KL: You have always advocated for dialogue between India and Pakistan. After Pulwama attack what do you suggest for the two neighbouring countries to ease the tension?
ASD: I still advocate it. My views have not changed but I think immediately a dialogue between India and Pakistan will not happen because tempers have raised and there is a lot of disconnects, but in due course, it has to happen. There is no other way but we need to talk to Kashmiris first, I think so.
KL: Do you see any role of China in the relation between India and Pakistan?
ASD: Yes, there is a role in China. China sides with Pakistan so they have a role but we need to have our own relationship with Pakistan and China also without bringing in the other party.
KL: Are Lok Sabha and assembly elections taking place in Jammu and Kashmir?
ASD: Lok Sabha certainly will take place. I also want the assembly elections to take place. The sooner, the better; the governor’s rule for more than six months is not a healthy thing. After all, we want democracy in Kashmir. It should come back as soon as possible. Why should you defer it and the more you defer it, the more difficult it will become.
KL: Was Interlocutor preparing an election doctrine here during the last two years?
ASD: Dineshwar Sharma Ji is the nicest human being that you can have. But I wish instead of going to Raj Bhavan and talking to the Chief Minister and the Governor, he could have gone to meet the Mirwaiz and Geelani sahib instead. What election manifesto he can prepare? Election manifesto for whom? He is a very good man.

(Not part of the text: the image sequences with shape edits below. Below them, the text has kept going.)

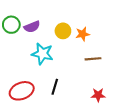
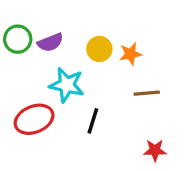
black line: (55, 87) -> (93, 121), moved
red ellipse: (22, 91) -> (34, 119), moved

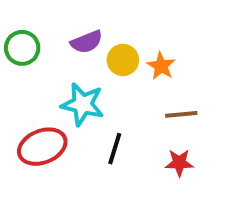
purple semicircle: (50, 42) -> (87, 42), moved
orange star: (130, 54) -> (161, 66), turned -30
red star: (155, 150) -> (179, 163), moved

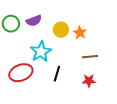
purple semicircle: (87, 42) -> (34, 21), moved
cyan star: (83, 104) -> (41, 52), turned 30

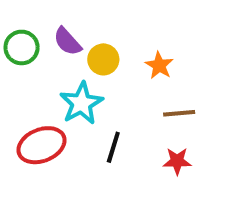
purple semicircle: (34, 21) -> (67, 41), turned 70
yellow circle: (61, 30) -> (103, 59), moved

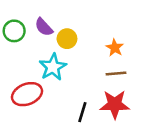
orange star: (159, 65) -> (115, 48), moved
black line: (113, 147) -> (82, 112), moved
red star: (177, 161) -> (115, 104), size x1.6

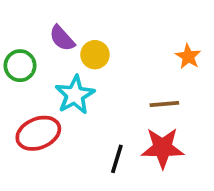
green circle: (14, 31) -> (20, 66), moved
orange star: (115, 48) -> (188, 56), moved

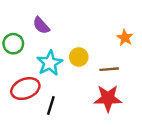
yellow circle: (95, 55) -> (79, 57), moved
black line: (117, 159) -> (51, 106), moved

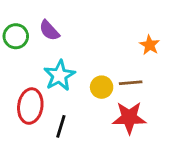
green circle: (13, 44) -> (16, 36), moved
yellow circle: (79, 57) -> (102, 87), moved
red ellipse: (25, 89) -> (30, 106), turned -60

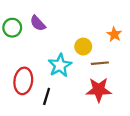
cyan star: (59, 75) -> (60, 65), moved
yellow circle: (102, 87) -> (83, 47), moved

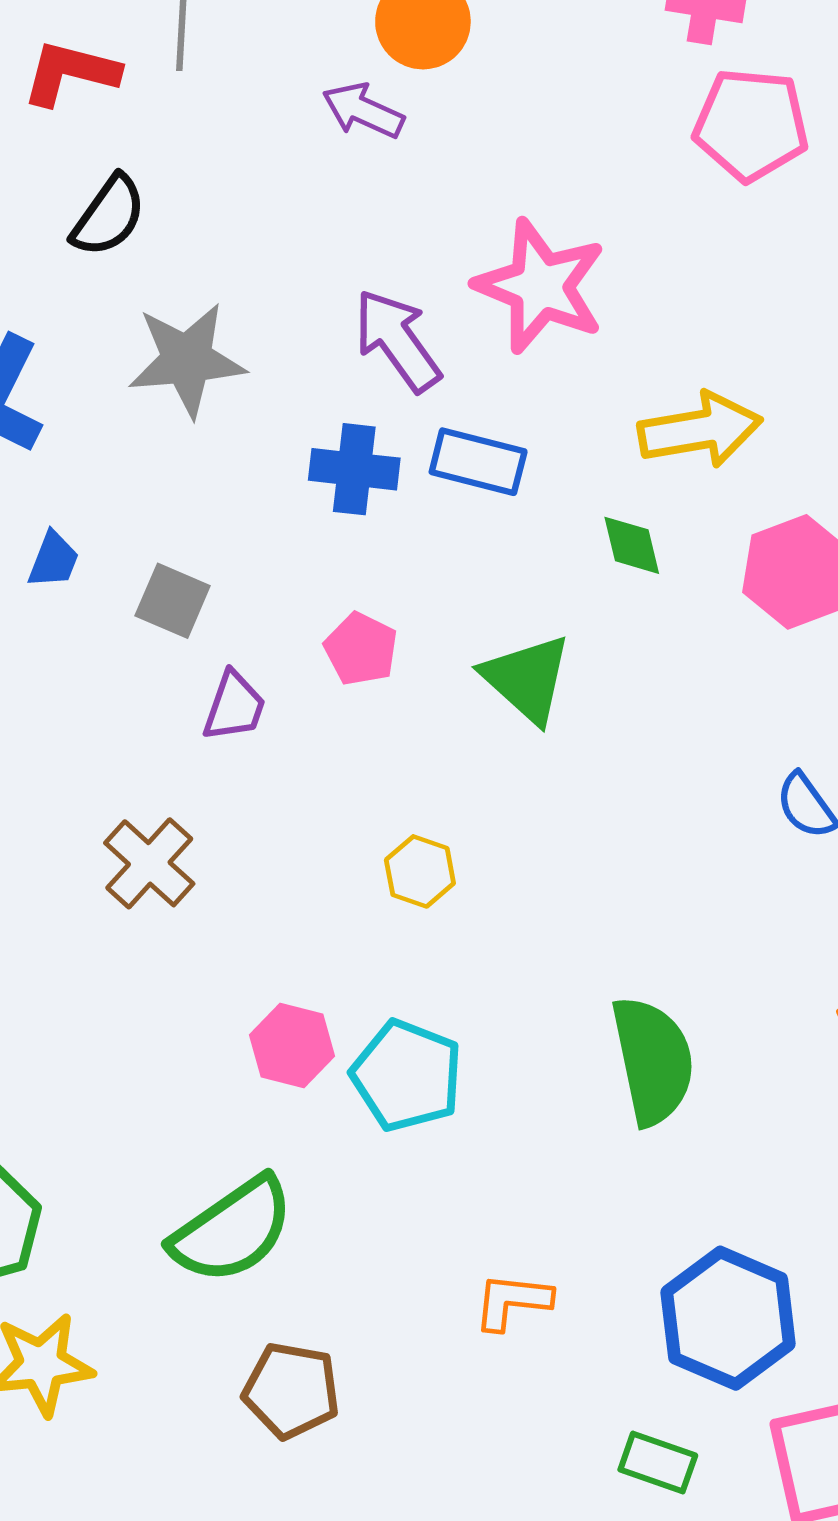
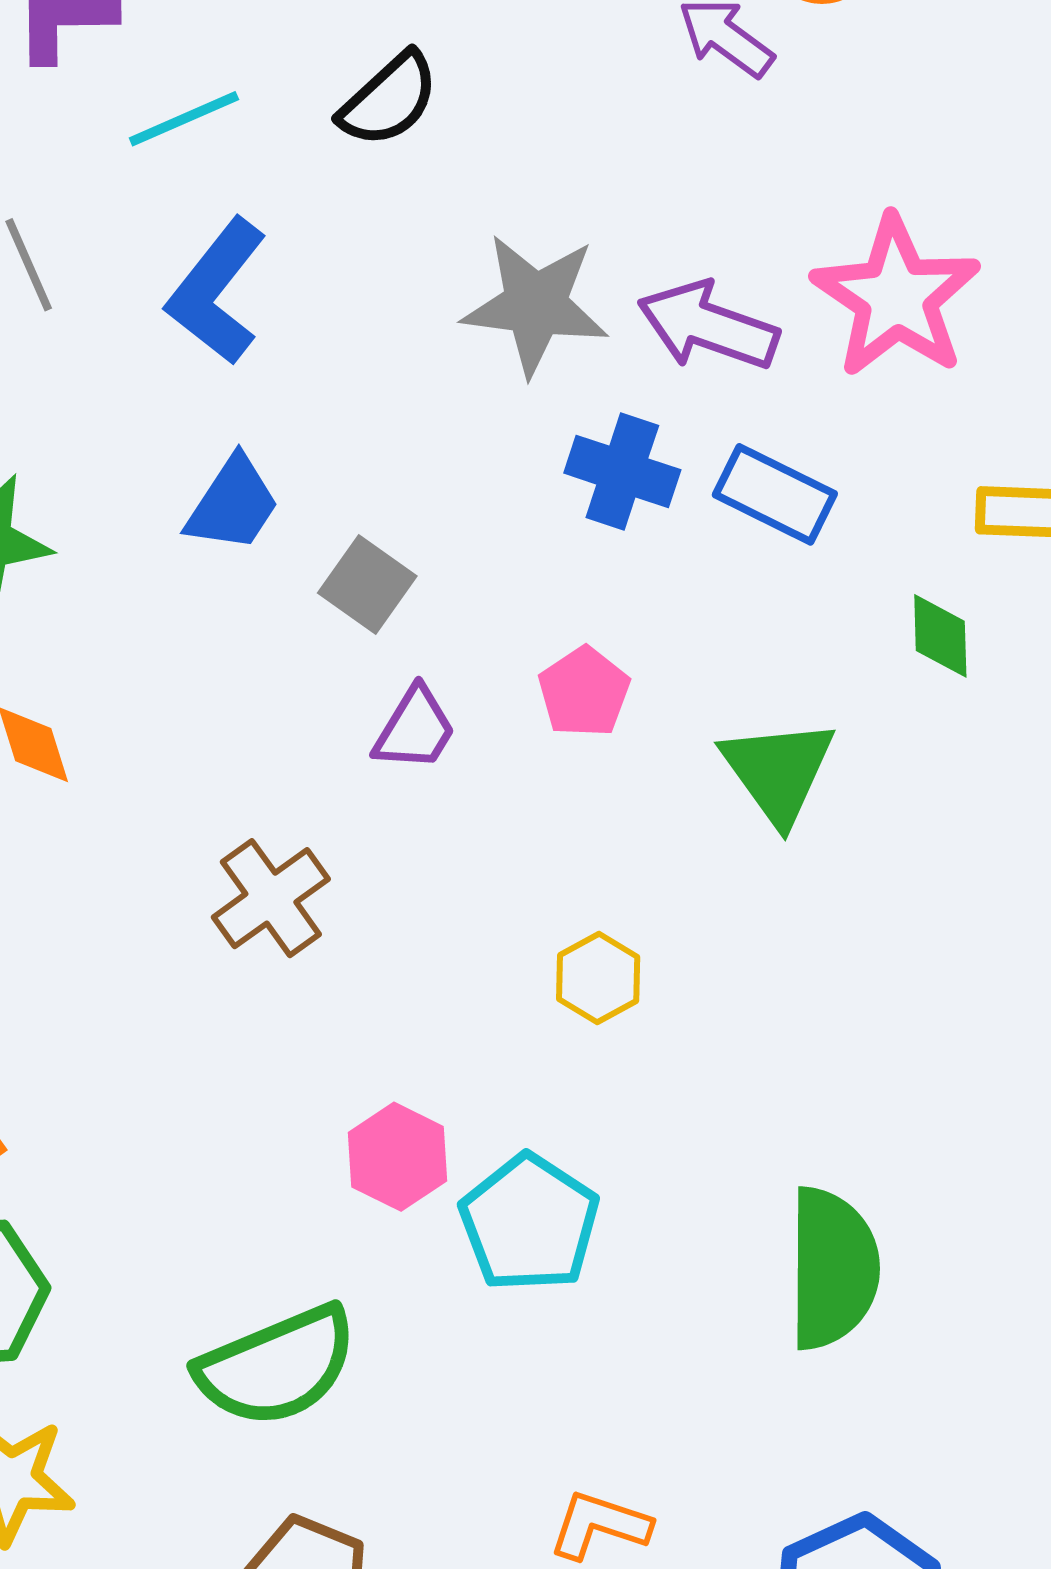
purple arrow: (397, 340) -> (708, 326), turned -47
gray star: (187, 360) -> (535, 305), moved
blue trapezoid: (54, 560) -> (233, 504), size x1.4

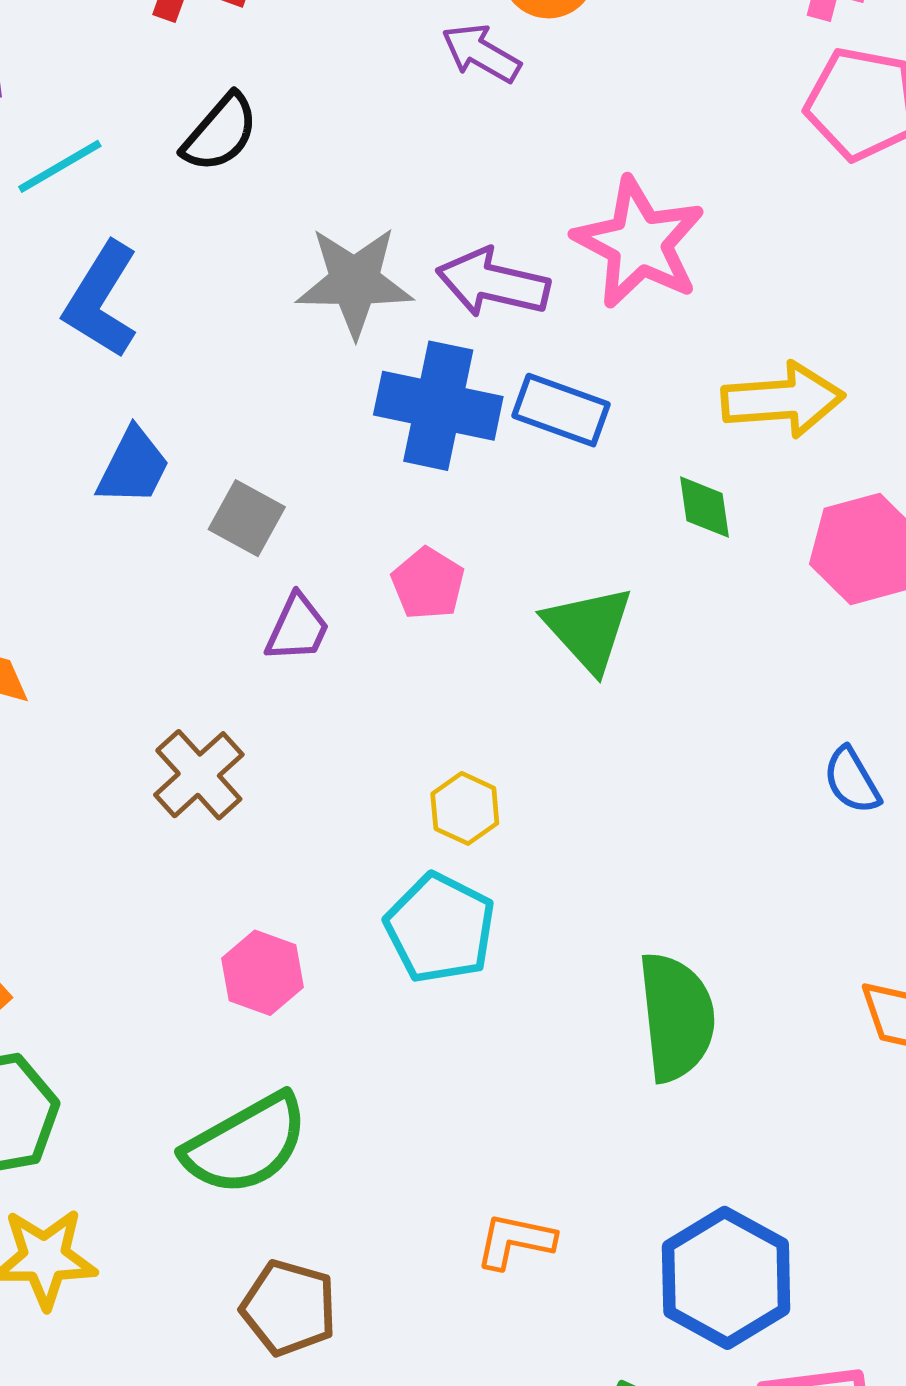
blue cross: (622, 471) -> (438, 406), size x1.4
pink hexagon: (397, 1157) -> (262, 973), moved
cyan pentagon: (529, 1223) -> (440, 928), moved

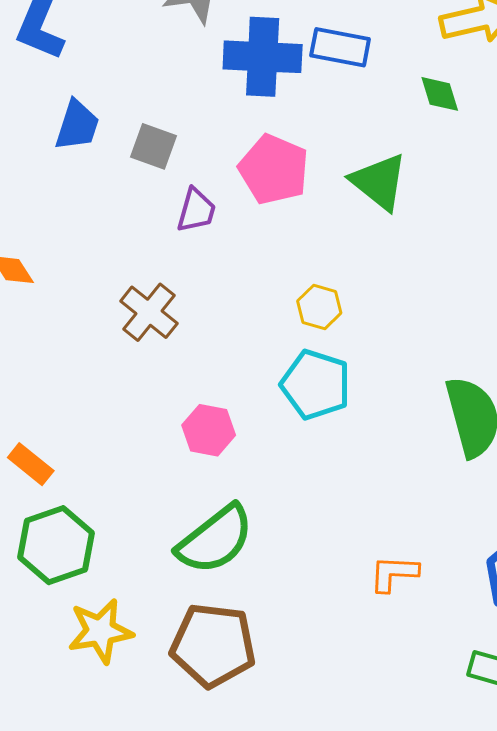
pink pentagon: (428, 584) -> (274, 169), size x1.5
brown pentagon: (289, 1308) -> (213, 645), moved, size x1.4

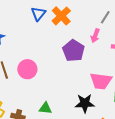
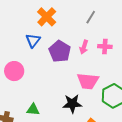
blue triangle: (38, 14) -> (33, 41), moved
pink arrow: (95, 36) -> (84, 47), moved

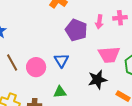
blue triangle: (33, 41) -> (61, 60), moved
pink circle: (14, 71) -> (36, 67), moved

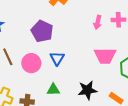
purple pentagon: (76, 30) -> (42, 31), moved
black star: (97, 80) -> (87, 90), moved

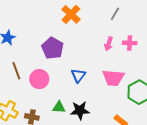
blue triangle: (57, 58) -> (78, 75), moved
black star: (87, 90) -> (80, 110), moved

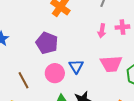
brown line: (16, 71) -> (23, 80), moved
pink circle: (39, 79) -> (55, 73), moved

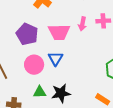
pink trapezoid: (111, 64) -> (59, 32), moved

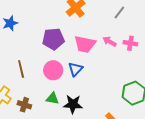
pink arrow: (82, 24) -> (109, 41), turned 96
purple pentagon: (27, 34) -> (53, 39), turned 30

KL: How is the car bomb attack going to impact the upcoming Lok Sabha elections?
ASD: I don’t think it will impact too much except for south Kashmir. I think Kashmiris, instead of looking at Pakistan for all the times, you need to think for yourself that elections are important. And the more participation you have, the better the representation you will get because you need your representation in Delhi and in Kashmir. There is no point in Kashmiris boycotting elections or not participating wholly or fully in the elections. Elections are important for Kashmir and Kashmiris. Kashmiris need to understand that.
KL: Any impact across India?
ASD: No, I think it will stop in Jammu.
KL: What impact will the politicisation of Lethpora mean for the politics of Kashmir, the PDP and NC? Now, both seem to be pushed to the wall and their responses are identical?
ASD: It is good if they are identical because they are both nationalist parties. If Mehbooba and Omar thought on the same lines it is good. Their position is pretty good this time. It will be most likely NC representative or PDP and Congress joint representatives.
KL: You always come here, meet people, take their suggestions but later they were never implemented?
ASD: I think you have forgotten that it has been 18 years since I have retired and it has been almost 15 years since I left government, so who is going to bother about my suggestions. My suggestions are only suggestions. I talk, I write, and I speak and I do sometimes pass on something. Nobody is bothered what I say.